## YOUR TASK
Below are records; say how many of their lines include the word "memory", giving nothing but the number.

[[ EXTRACTED INFORMATION open ]]

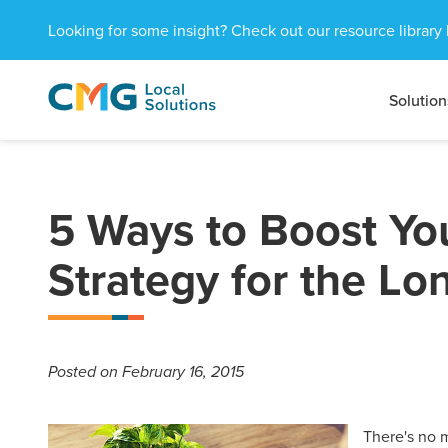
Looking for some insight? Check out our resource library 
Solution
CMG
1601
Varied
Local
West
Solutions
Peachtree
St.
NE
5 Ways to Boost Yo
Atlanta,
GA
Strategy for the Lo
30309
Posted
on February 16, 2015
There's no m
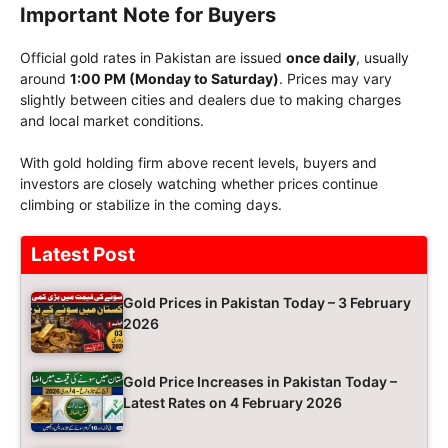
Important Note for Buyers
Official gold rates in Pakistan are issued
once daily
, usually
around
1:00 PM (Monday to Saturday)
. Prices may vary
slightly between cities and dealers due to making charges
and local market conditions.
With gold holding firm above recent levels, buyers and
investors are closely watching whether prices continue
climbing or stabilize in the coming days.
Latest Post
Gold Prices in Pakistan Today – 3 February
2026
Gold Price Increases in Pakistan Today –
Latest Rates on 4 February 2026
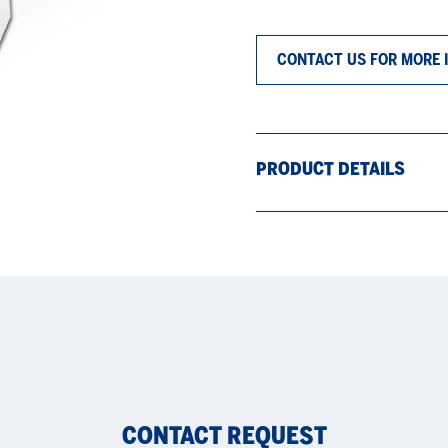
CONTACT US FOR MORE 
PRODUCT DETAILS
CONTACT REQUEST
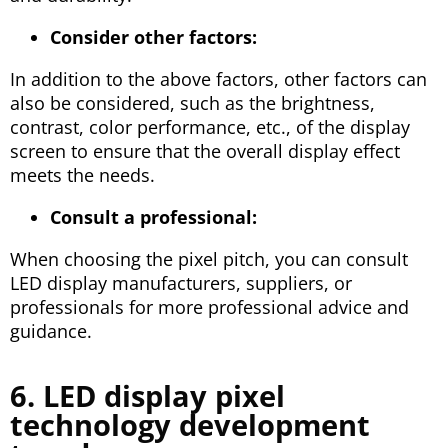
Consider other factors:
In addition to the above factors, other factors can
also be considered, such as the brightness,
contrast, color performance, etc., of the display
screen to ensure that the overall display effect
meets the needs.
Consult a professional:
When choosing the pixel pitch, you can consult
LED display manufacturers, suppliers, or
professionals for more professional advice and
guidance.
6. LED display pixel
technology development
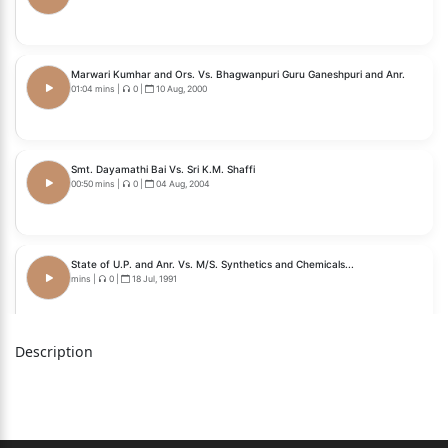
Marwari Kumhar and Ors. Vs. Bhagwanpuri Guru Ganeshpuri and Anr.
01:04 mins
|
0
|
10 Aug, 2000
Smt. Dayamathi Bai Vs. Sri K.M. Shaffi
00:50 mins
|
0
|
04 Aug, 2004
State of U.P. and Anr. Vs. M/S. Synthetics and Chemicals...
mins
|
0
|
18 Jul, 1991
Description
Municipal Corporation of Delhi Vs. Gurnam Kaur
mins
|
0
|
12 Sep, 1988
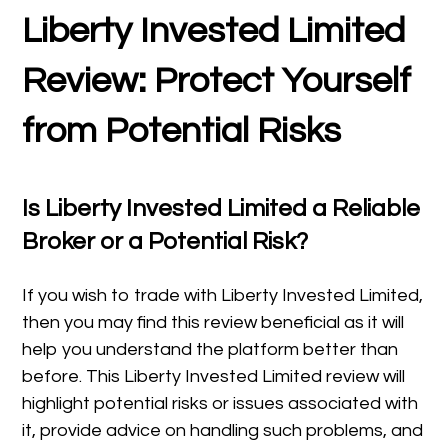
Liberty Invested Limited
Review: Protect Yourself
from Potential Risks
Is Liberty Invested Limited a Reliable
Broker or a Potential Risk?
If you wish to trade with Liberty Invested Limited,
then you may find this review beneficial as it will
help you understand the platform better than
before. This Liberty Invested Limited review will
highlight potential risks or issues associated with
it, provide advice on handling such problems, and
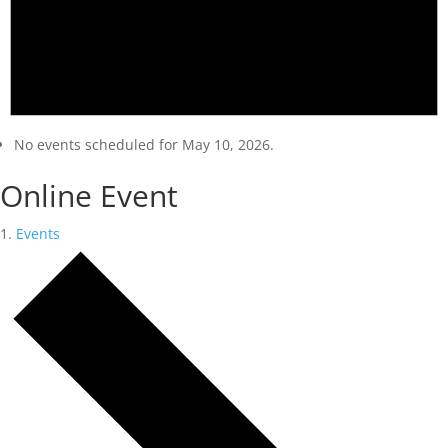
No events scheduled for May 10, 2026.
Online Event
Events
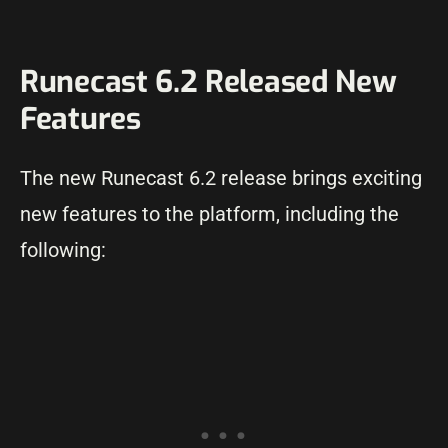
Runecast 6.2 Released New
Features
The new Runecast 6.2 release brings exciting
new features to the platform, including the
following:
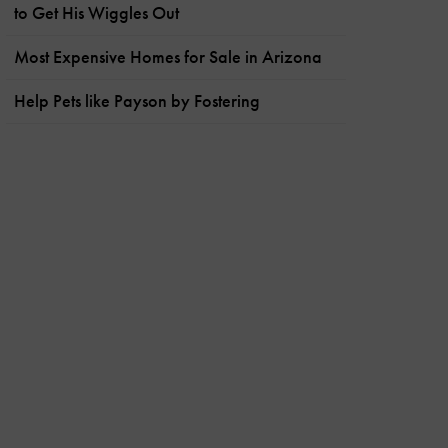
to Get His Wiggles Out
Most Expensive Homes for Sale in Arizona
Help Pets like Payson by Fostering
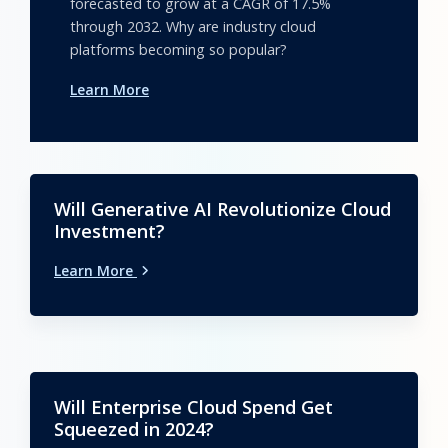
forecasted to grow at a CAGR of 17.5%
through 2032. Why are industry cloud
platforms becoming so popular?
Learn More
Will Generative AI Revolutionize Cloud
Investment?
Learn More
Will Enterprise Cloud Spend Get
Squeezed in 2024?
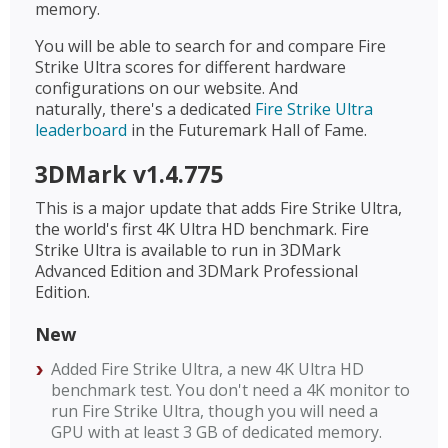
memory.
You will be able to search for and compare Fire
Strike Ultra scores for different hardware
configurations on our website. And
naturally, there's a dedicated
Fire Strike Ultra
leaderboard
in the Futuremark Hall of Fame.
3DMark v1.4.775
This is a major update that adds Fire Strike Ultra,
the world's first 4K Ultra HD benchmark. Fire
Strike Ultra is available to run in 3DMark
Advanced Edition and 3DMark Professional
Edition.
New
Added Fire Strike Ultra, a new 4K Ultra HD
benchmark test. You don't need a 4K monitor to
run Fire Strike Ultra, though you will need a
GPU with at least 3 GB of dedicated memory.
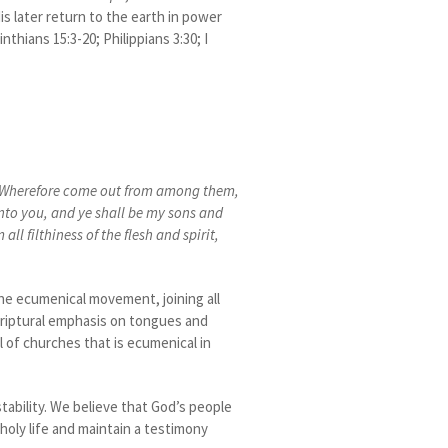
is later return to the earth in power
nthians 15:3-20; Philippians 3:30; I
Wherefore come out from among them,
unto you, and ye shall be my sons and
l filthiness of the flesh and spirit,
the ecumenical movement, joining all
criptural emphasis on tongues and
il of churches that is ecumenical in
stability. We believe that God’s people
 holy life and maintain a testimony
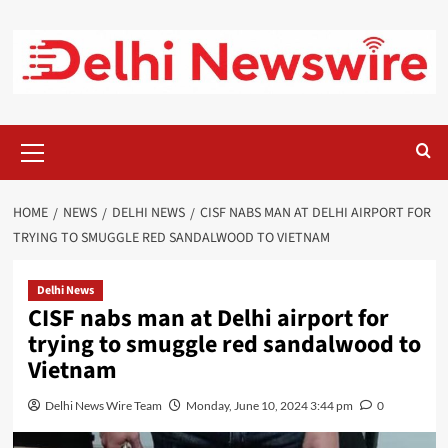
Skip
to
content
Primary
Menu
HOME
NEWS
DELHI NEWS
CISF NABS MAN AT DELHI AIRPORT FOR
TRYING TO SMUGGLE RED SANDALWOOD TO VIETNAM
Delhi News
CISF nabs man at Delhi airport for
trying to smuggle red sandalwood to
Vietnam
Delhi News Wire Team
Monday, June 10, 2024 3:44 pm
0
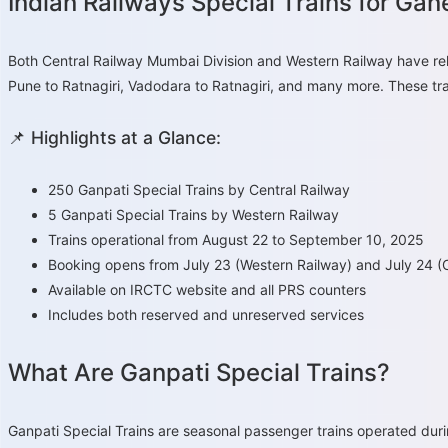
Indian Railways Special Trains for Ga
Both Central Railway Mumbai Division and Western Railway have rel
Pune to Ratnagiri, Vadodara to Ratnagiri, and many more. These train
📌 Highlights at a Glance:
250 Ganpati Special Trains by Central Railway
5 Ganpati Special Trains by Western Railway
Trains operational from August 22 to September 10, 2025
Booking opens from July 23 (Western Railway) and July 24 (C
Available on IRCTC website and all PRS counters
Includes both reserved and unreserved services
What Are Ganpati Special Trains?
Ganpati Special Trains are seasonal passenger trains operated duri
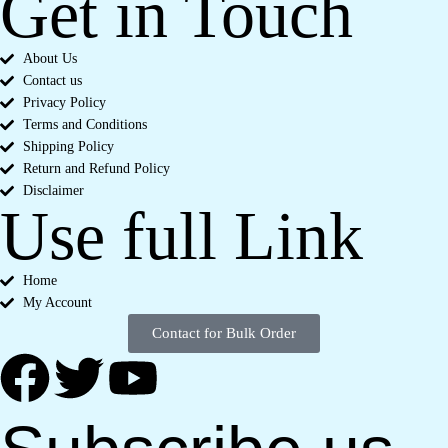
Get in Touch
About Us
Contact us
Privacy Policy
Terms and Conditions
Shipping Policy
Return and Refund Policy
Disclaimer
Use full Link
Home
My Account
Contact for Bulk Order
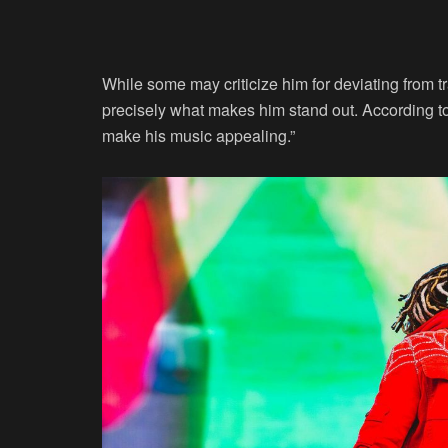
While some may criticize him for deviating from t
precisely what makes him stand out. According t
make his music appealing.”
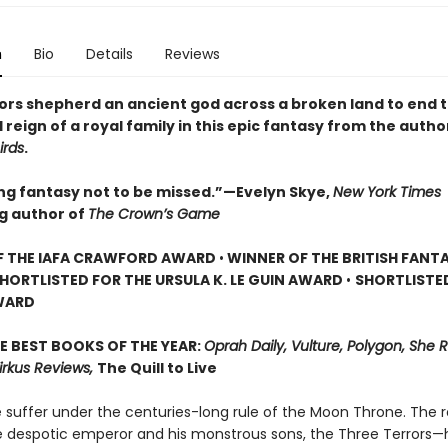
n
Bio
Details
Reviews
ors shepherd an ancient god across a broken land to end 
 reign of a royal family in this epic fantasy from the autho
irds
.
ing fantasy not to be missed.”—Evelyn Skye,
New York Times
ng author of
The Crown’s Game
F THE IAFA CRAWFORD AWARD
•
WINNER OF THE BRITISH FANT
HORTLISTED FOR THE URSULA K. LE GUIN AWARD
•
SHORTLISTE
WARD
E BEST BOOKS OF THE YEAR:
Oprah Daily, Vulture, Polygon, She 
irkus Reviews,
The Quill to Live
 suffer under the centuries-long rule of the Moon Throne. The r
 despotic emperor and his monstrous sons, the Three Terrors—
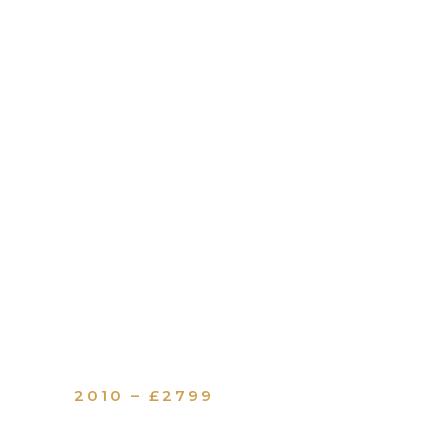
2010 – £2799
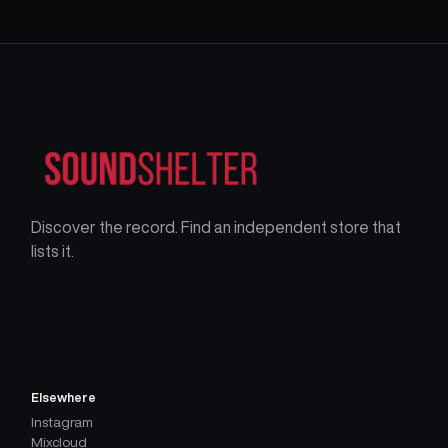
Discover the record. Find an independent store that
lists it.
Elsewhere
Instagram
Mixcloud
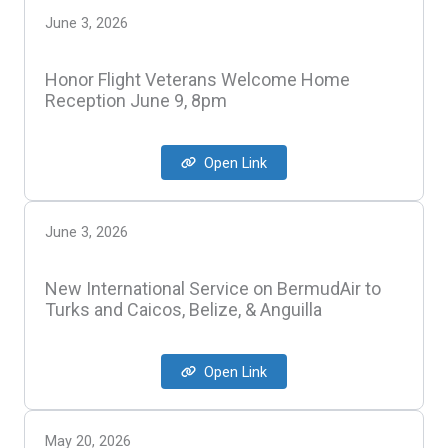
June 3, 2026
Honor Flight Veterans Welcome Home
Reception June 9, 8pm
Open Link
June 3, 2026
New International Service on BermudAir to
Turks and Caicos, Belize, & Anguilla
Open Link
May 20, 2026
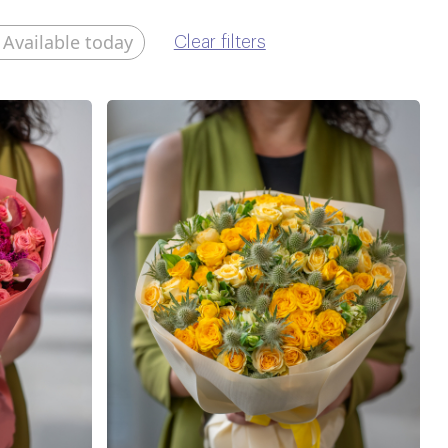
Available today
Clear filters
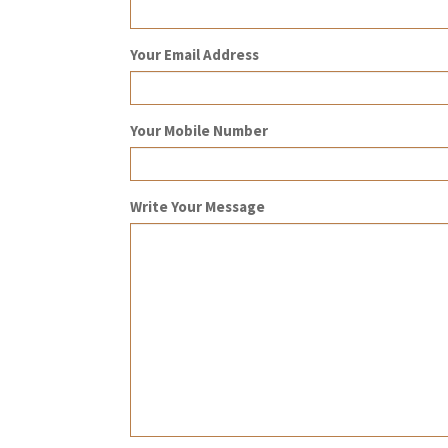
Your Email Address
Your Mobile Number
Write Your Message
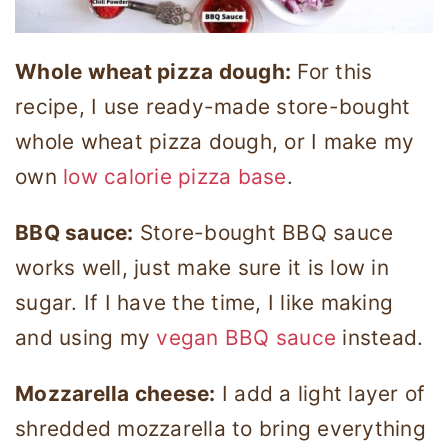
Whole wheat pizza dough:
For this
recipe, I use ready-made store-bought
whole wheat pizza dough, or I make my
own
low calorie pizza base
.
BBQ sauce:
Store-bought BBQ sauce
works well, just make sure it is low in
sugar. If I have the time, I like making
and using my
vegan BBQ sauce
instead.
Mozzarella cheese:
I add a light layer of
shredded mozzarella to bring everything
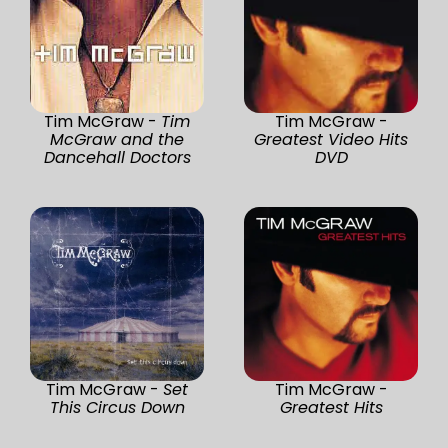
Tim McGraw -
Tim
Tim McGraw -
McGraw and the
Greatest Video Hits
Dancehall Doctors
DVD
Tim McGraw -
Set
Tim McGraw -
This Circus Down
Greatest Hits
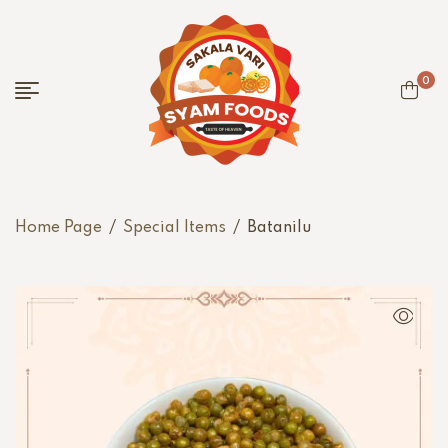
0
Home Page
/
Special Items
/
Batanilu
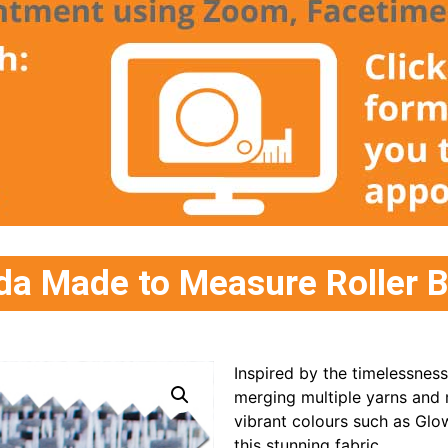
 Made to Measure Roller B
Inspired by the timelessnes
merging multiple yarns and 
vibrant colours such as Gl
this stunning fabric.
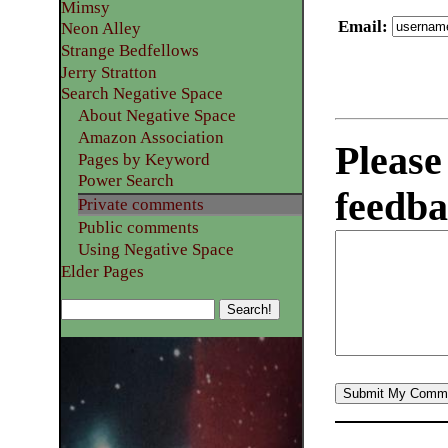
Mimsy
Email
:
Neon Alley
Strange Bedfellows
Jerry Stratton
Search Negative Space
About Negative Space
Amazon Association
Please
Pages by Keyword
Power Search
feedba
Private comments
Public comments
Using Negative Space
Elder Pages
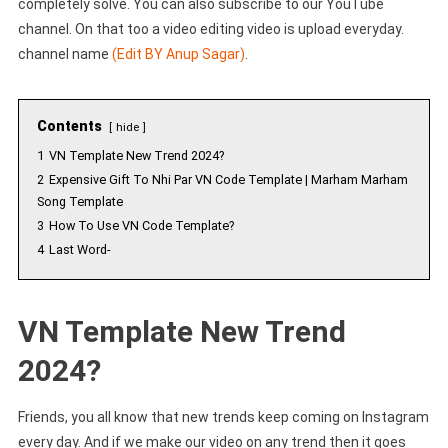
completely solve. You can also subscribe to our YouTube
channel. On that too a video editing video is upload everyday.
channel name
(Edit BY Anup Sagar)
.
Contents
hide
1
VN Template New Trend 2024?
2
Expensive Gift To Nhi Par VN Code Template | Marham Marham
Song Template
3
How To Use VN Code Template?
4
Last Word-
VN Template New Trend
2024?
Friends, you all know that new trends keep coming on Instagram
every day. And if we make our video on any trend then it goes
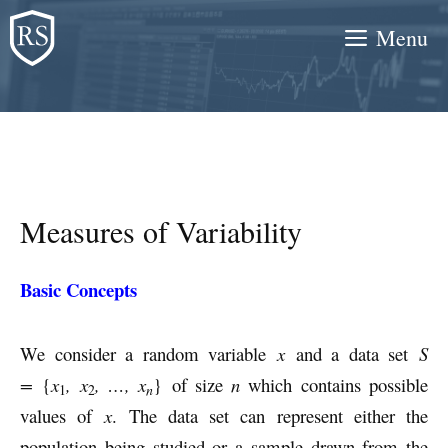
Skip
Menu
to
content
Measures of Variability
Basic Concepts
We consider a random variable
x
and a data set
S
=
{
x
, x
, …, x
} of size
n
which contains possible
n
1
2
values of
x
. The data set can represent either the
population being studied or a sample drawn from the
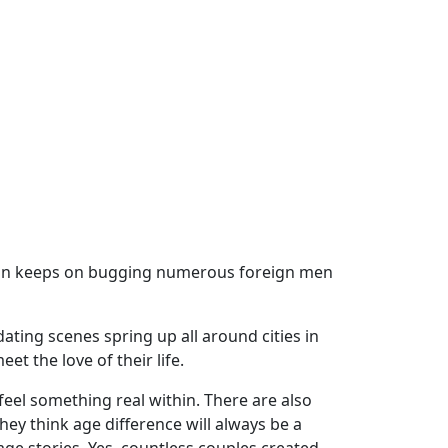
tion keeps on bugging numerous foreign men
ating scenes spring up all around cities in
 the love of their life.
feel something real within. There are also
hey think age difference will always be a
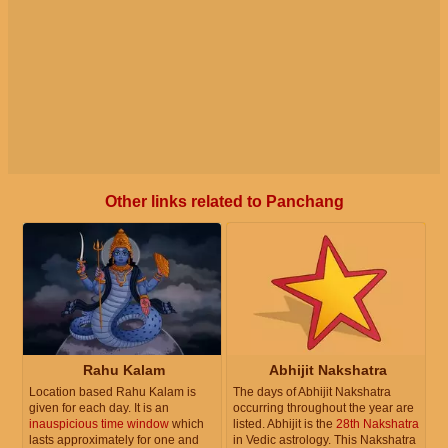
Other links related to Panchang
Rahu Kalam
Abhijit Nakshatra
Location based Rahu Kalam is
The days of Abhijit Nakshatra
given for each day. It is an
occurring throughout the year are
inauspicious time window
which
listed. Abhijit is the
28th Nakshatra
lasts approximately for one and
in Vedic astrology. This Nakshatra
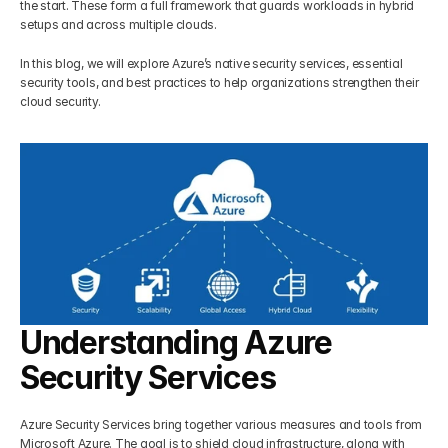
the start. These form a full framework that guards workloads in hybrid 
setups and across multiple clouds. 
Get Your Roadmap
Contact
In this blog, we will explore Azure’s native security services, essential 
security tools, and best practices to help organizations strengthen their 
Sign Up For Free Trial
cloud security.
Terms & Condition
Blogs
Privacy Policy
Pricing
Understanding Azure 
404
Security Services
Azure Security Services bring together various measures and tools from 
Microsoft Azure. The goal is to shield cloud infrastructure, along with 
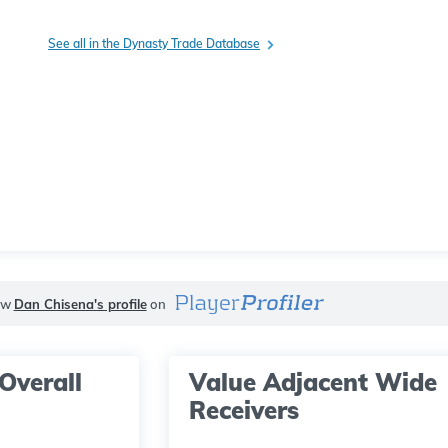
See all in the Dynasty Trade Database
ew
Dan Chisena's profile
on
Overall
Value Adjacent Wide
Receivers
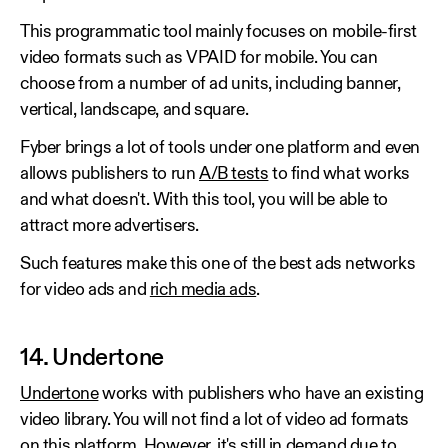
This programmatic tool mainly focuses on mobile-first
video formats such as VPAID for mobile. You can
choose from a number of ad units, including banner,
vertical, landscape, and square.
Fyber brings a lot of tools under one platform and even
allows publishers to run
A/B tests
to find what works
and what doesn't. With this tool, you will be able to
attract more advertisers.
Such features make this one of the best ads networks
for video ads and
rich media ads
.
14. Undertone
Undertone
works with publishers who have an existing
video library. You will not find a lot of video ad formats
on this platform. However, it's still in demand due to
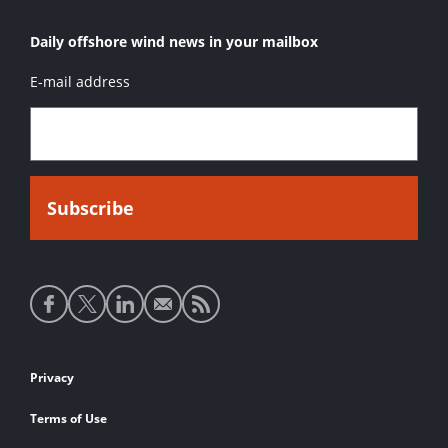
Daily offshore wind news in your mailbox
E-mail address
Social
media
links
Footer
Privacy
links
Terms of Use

[[ EXTRACTED INFORMATION closed ]]

## OUTPUT
2